INFORMATION GIVEN ▸
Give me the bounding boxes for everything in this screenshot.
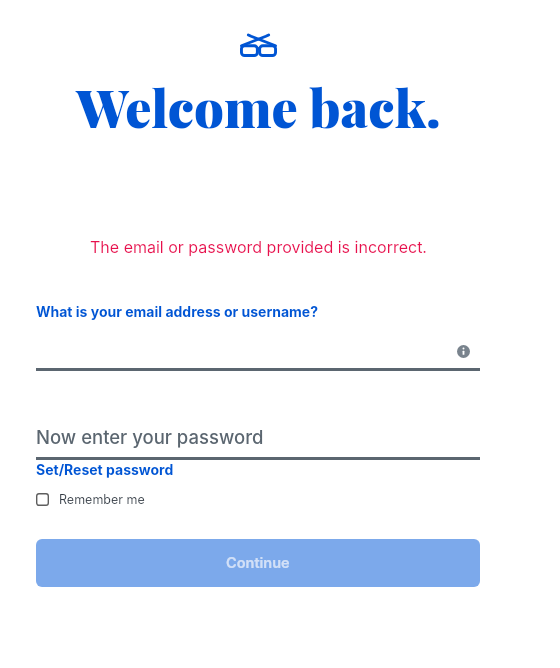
other: Info (457, 345, 470, 358)
button[interactable]: Remember me (36, 492, 145, 507)
staticText: Now enter your password (36, 426, 264, 448)
staticText: The email or password provided is incorr… (90, 237, 427, 256)
staticText: What is your email address or username? (36, 303, 318, 320)
staticText: Continue (226, 554, 290, 572)
button[interactable]: Set/Reset password (36, 461, 174, 478)
button[interactable]: Info (36, 336, 470, 366)
other: Logo (240, 33, 277, 57)
button[interactable]: Continue (36, 539, 480, 587)
staticText: Remember me (59, 492, 145, 507)
staticText: Welcome back. (76, 72, 441, 141)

ASSIGNMENT ▸ Could you repeat all of the entries exactly, without any of the images?

SOLVED PROBLEM ▸
Give me the bounding boxes for everything in this screenshot.
other: Info (457, 345, 470, 358)
button[interactable]: Remember me (36, 492, 145, 507)
staticText: Now enter your password (36, 426, 264, 448)
staticText: The email or password provided is incorr… (90, 237, 427, 256)
staticText: What is your email address or username? (36, 303, 318, 320)
staticText: Continue (226, 554, 290, 572)
button[interactable]: Set/Reset password (36, 461, 174, 478)
button[interactable]: Info (36, 336, 470, 366)
other: Logo (240, 33, 277, 57)
button[interactable]: Continue (36, 539, 480, 587)
staticText: Remember me (59, 492, 145, 507)
staticText: Welcome back. (76, 72, 441, 141)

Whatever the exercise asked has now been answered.